Shipments of servers rose 6 percent last quarter from a year earlier, boosted by an increase in corporate spending during the peak season, market researcher International Data Corp (IDC) said in its latest report.
In the quarter ending on Sept. 30, shipments from server makers, including HP, expanded to 18,949 units, IDC said last week.
That represented a quarterly-growth of 9 percent, according to IDC.
“Server shipments last quarter returned to their normal level, as they did over the past years on seasonal demand from the corporate purchasing period. But unit prices dropped roughly 7 percent year-on-year [last quarter] on fierce price competition on [mainstream] x86 machines,” IDC analyst Leon Kao (高振偉) said in the report.

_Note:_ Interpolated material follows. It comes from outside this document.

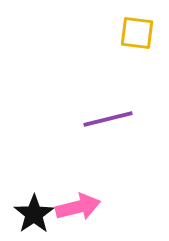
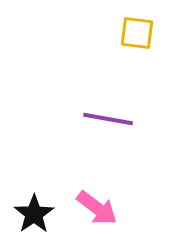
purple line: rotated 24 degrees clockwise
pink arrow: moved 19 px right, 1 px down; rotated 51 degrees clockwise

As a result, by revenues, the local server market fell 1 percent last quarter to US$84 million from a year earlier, IDC said.
That was an 8 percent growth from a quarter ago, according to the research house.

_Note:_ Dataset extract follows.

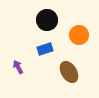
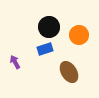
black circle: moved 2 px right, 7 px down
purple arrow: moved 3 px left, 5 px up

This quarter, which is usually a busy period for the server market, server makers are unlikely to ship the same amount of servers as they did in the same period of last year, Kao said.
“Internet and manufacturing companies have placed orders ahead via bidding in the third quarter from the fourth quarter,” Kao said.
Kao said the growth next year would be driven by demand from large-scale high-technology companies, finanical services providers and telecoms companies as they are expected to continue upgrading their core systems and technology firms would expand production lines.
In terms of x86 servers, shipments grew 7 percent annually to 18,730 units, IDC said.
The figure represented a 5 percent quarterly growth.
Total revenues of x86 server producers last quarter shrank 3.4 percent year-on-year to US$54.3 million, according to IDC’s report.
HP Taiwan Ltd, IBM Taiwan Corp, Dell Inc, Asustek Computer Inc (華碩) and Acer Inc (宏碁) were the top five suppliers of x86 mainstream servers both in terms of revenues and shipments, the report said.
Non-x86 server producers last quarter earned US$29.2 million, up 25 percent from the second quarter and up 3 percent from the previous year because of the increasing number of projects using mainframe computers, IDC said.
Server makers shipped 219 units of non-x86 machines last quarter, IDC said.
IBM, HP and Oracle Corp were the top three suppliers by revenue, according to the report.